Infatti, in tema di riconoscimento della protezione internazionale, l’intrinseca inattendibilità delle dichiarazioni del richiedente, alla stregua degli indicatori di genuinità soggettiva di cui al D.Lgs. n. 251 del 2007, art. 3, attiene al giudizio di fatto, insindacabile in sede di legittimità, ed osta al compimento di approfondimenti istruttori officiosi, cui il giudice di merito sarebbe tenuto in forza del dovere di cooperazione istruttoria, salvo che la mancanza di veridicità derivi esclusivamente dall’impossibilità di fornire riscontri probatori; ne consegue che, in caso di racconto inattendibile e contraddittorio e per di più variato nel tempo, non è nulla la sentenza di merito che – come del resto affermato da Corte di Giustizia U.E., 26 luglio 2017, in causa C-348/16, Moussa Sacko, e da Corte EDU, 12 novembre 2002, Dory c.

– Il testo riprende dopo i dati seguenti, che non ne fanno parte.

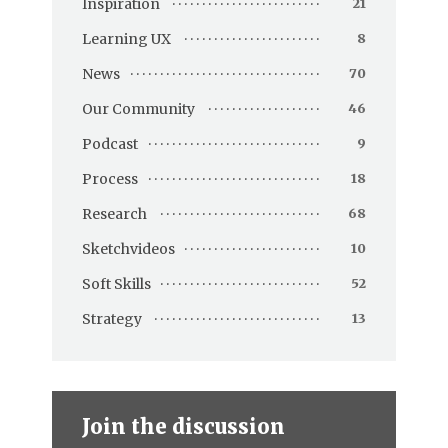
Inspiration
21
Learning UX
8
News
70
Our Community
46
Podcast
9
Process
18
Research
68
Sketchvideos
10
Soft Skills
52
Strategy
13
Join the discussion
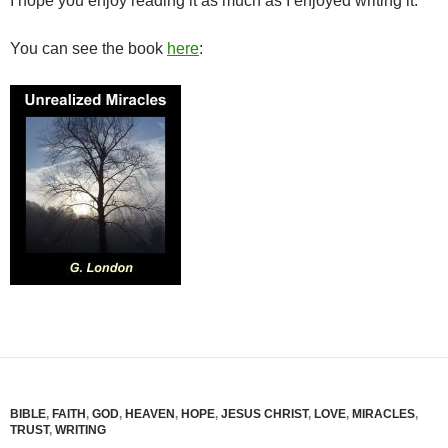
I hope you enjoy reading it as much as I enjoyed writing it.
You can see the book
here
:
BIBLE
,
FAITH
,
GOD
,
HEAVEN
,
HOPE
,
JESUS CHRIST
,
LOVE
,
MIRACLES
,
TRUST
,
WRITING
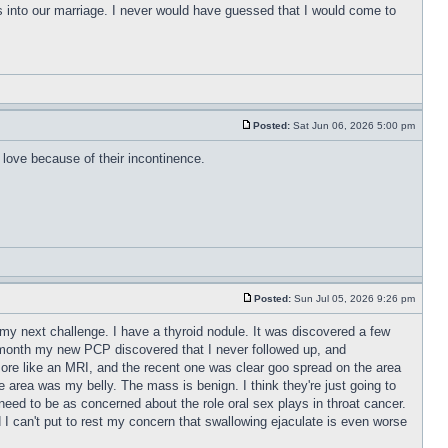
s into our marriage. I never would have guessed that I would come to
Posted:
Sat Jun 06, 2026 5:00 pm
love because of their incontinence.
Posted:
Sun Jul 05, 2026 9:26 pm
r my next challenge. I have a thyroid nodule. It was discovered a few
t month my new PCP discovered that I never followed up, and
ore like an MRI, and the recent one was clear goo spread on the area
area was my belly. The mass is benign. I think they're just going to
t need to be as concerned about the role oral sex plays in throat cancer.
d I can't put to rest my concern that swallowing ejaculate is even worse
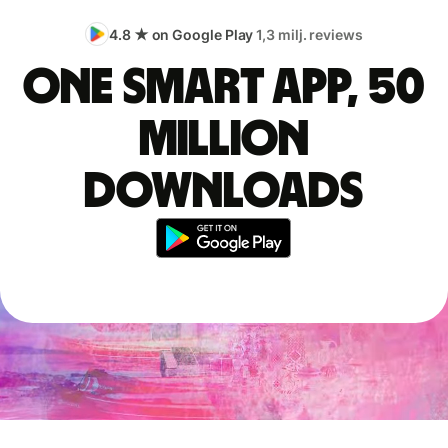
4.8 ★ on Google Play
1,3 milj. reviews
One smart app, 50
million
downloads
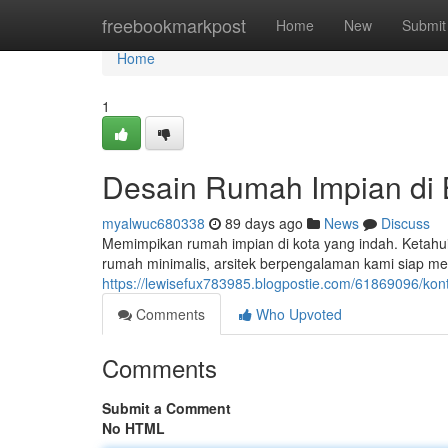
Home
freebookmarkpost
Home
New
Submit
Home
1
Desain Rumah Impian di
myalwuc680338
89 days ago
News
Discuss
Memimpikan rumah impian di kota yang indah. Ketahui
rumah minimalis, arsitek berpengalaman kami siap 
https://lewisefux783985.blogpostie.com/61869096/ko
Comments
Who Upvoted
Comments
Submit a Comment
No HTML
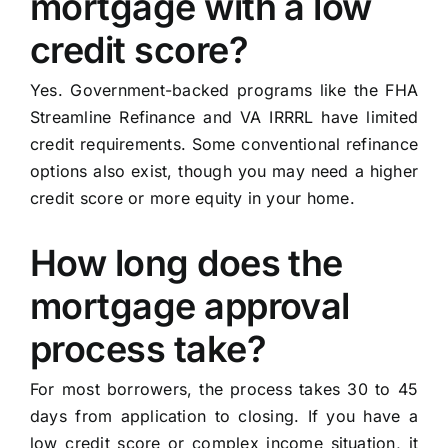
mortgage with a low
credit score?
Yes. Government-backed programs like the FHA
Streamline Refinance and VA IRRRL have limited
credit requirements. Some conventional refinance
options also exist, though you may need a higher
credit score or more equity in your home.
How long does the
mortgage approval
process take?
For most borrowers, the process takes 30 to 45
days from application to closing. If you have a
low credit score or complex income situation, it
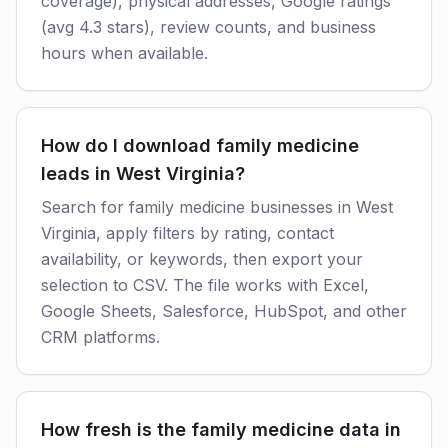
coverage), physical addresses, Google ratings
(avg 4.3 stars), review counts, and business
hours when available.
How do I download family medicine
leads in West Virginia?
Search for family medicine businesses in West
Virginia, apply filters by rating, contact
availability, or keywords, then export your
selection to CSV. The file works with Excel,
Google Sheets, Salesforce, HubSpot, and other
CRM platforms.
How fresh is the family medicine data in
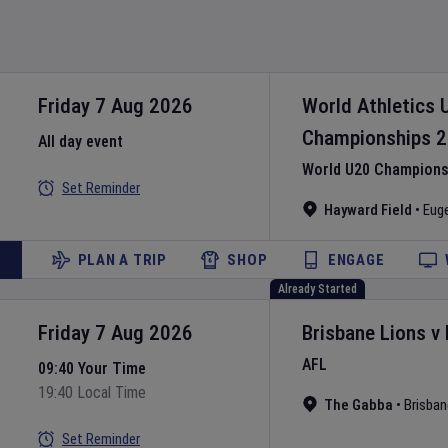
Friday 7 Aug 2026
World Athletics 
Championships
2
All day event
World U20 Championsh
Set Reminder
Hayward Field
•
Eug
PLAN A TRIP
SHOP
ENGAGE
Already Started
Friday 7 Aug 2026
Brisbane Lions
v
AFL
09:40 Your Time
19:40 Local Time
The Gabba
•
Brisban
Set Reminder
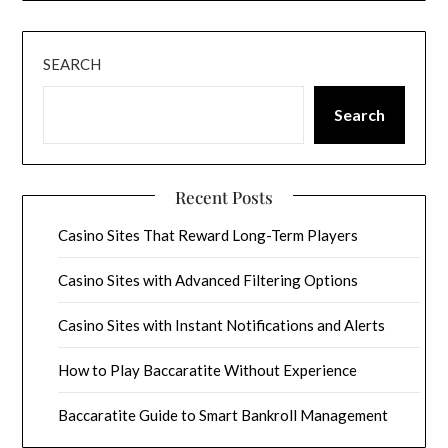
SEARCH
Search
Recent Posts
Casino Sites That Reward Long-Term Players
Casino Sites with Advanced Filtering Options
Casino Sites with Instant Notifications and Alerts
How to Play Baccaratite Without Experience
Baccaratite Guide to Smart Bankroll Management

Svezia – rigetti la domanda senza che il giudice abbia proceduto a nuova audizione del richiedente per colmare le lacune della narrazione e chiarire la sua posizione (v. n. 33858/19 e 16925/18).

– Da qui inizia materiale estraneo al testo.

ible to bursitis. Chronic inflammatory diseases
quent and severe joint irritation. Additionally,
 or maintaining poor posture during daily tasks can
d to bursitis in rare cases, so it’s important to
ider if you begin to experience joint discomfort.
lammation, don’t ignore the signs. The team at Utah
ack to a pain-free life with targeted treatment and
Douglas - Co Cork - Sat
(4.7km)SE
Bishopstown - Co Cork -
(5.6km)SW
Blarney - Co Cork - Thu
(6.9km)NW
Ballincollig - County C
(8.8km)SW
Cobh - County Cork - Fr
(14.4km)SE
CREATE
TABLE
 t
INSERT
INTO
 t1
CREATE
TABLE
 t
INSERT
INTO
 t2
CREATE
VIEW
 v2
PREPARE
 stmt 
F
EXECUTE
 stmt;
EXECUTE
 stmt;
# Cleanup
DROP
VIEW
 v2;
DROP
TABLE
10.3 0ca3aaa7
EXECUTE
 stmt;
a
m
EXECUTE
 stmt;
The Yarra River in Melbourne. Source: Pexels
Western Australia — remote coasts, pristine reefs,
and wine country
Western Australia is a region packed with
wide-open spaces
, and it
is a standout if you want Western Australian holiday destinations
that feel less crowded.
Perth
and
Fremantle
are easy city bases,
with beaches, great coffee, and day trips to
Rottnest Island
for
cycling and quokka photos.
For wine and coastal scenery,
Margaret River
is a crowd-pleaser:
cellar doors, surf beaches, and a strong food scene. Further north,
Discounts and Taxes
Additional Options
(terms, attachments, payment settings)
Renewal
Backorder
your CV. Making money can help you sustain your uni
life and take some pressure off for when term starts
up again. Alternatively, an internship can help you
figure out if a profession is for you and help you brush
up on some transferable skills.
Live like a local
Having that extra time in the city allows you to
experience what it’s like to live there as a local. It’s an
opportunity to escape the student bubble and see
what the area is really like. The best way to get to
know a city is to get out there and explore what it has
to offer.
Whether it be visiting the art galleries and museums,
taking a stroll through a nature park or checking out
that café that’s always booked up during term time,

Di riflesso e nella specie, il Tribunale non era tenuto a riscontrare, tramite l’acquisizione delle COI (acronimo di Country of Origin Information), l’esistenza della dedotta persecuzione religiosa delle Chiese domestiche, avendo esso escluso, con motivazione non suscettiva di sindacato in questa sede di legittimità, che la richiedente fosse credibile sotto il profilo dell’asserito sua adesione ad una house church cristiana. Con la conseguenza che non è omesso l’esame di alcun fatto decisivo e discusso, e che la motivazione del provvedimento impugnato non è nè apparente nè svolta in violazione dell’art. 10 Cost., il quale, peraltro, è interamente attuato e regolato dai tre istituti costituiti dallo status di rifugiato, dalla protezione sussidiaria e dal diritto al rilascio di un permesso umanitario, ad opera della esaustiva normativa di cui al D.Lgs. n. 251 del 2007, ed al D.Lgs. n. 286 del 1998, art. 5, comma 6, cosicchè non v’è più alcun margine di residuale diretta applicazione del disposto di cui all’art. 10 Cost., comma 3 (giurisprudenza costante di questa Corte: v. per tutte, nn. 16362/16 e 10686/12, del resto citate dalla stessa parte ricorrente).

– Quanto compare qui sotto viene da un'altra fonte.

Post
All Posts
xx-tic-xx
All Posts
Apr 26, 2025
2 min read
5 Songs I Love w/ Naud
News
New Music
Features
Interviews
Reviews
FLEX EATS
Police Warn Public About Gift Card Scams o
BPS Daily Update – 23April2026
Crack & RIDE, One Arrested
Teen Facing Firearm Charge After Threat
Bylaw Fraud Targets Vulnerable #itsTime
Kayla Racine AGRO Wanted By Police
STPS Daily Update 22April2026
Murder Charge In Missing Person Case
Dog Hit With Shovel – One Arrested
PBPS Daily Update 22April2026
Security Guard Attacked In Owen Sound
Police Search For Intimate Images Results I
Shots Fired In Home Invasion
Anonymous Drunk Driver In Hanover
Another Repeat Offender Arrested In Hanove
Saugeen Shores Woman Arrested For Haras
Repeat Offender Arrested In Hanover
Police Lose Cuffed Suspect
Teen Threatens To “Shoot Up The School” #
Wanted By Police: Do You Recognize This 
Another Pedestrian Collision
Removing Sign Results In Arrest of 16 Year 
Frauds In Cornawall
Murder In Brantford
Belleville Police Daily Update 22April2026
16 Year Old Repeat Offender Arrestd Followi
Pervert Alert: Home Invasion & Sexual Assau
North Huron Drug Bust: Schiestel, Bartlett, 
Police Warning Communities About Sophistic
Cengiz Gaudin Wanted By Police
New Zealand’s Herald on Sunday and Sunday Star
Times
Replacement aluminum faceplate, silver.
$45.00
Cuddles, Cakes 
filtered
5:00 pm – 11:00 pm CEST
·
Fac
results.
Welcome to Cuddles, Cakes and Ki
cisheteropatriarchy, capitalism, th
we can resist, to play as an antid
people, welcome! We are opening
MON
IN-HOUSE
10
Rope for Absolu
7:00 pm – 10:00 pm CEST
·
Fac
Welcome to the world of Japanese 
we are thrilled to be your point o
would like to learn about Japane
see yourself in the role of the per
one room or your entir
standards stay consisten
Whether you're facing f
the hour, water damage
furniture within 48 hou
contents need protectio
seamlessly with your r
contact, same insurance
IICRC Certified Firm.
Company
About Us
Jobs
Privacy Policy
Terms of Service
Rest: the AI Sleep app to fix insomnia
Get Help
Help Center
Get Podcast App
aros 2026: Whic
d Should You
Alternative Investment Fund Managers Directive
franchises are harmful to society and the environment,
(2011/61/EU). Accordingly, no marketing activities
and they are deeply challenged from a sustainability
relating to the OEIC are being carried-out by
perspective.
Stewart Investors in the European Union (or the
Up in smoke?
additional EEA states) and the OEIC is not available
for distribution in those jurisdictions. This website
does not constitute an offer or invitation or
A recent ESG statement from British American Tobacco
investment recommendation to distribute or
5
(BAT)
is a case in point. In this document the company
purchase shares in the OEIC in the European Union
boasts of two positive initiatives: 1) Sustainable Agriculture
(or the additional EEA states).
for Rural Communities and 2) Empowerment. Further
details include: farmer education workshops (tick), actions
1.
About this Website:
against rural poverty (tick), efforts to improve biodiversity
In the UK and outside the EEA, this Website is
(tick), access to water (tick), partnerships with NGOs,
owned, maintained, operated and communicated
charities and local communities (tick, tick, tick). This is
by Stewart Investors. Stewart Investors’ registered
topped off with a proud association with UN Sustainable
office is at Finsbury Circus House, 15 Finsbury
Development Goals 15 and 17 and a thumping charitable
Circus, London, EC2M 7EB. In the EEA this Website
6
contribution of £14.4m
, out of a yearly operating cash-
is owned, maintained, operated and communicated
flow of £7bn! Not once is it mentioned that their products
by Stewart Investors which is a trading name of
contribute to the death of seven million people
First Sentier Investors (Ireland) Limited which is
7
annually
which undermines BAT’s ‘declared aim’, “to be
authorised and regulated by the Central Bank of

8. – Anche il quinto motivo non ha pregio.

Il giudizio di comparazione, che parte ricorrente lamenta essere mancato nel provvedimento del Tribunale nell’escludere la protezione umanitaria (applicabile ratione temporis alla fattispecie), presuppone pur sempre la vulnerabilità del richiedente. Questa ricorre in presenza di alcuna delle condizioni di cui al T.U. n. 286 del 1998, art. 19, ovvero nell’ipotesi della c.d. vulnerabilità di ritorno, quale risultato, cioè, di un raggiunto livello di integrazione nel Paese di accoglienza che, rapportato a quello che il richiedente ritroverebbe nel Paese d’origine, faccia prevedere a suo danno la privazione della titolarità e dell’esercizio dei diritti umani, al di sotto del nucleo ineliminabile costitutivo dello statuto della dignità personale (cfr. n. 4455/18). Solo in presenza di elementi di un’effettiva integrazione tale giudizio comparativo ha ragion d’essere, sicchè correttamente il Tribunale, avendo ritenuto che non emergesse nè radicamento nè vulnerabilità, non l’ha operato.

9. – In conclusione il ricorso va respinto.

10. – Le spese, liquidate come in dispositivo, seguono la soccombenza della parte ricorrente.

11. – Ricorrono i presupposti processuali per il raddoppio, a carico del ricorrente, del contributo unificato, se dovuto, ai sensi del D.P.R. n. 115 del 2002, art. 13, comma 1-quater, inserito dalla L. n. 228 del 2012, art. 1, comma 17.

P.Q.M.

La Corte rigetta il ricorso e condanna parte ricorrente alle spese, che liquida in Euro 2.100,00, oltre spese prenotate e prenotande a debito.

Sussistono le condizioni processuali per il raddoppio, a carico della parte ricorrente, del contributo unificato, se dovuto.

Così deciso in Roma, nella Camera di consiglio della Sezione Seconda Civile della Corte Suprema di Cassazione, il 27 febbraio 2020.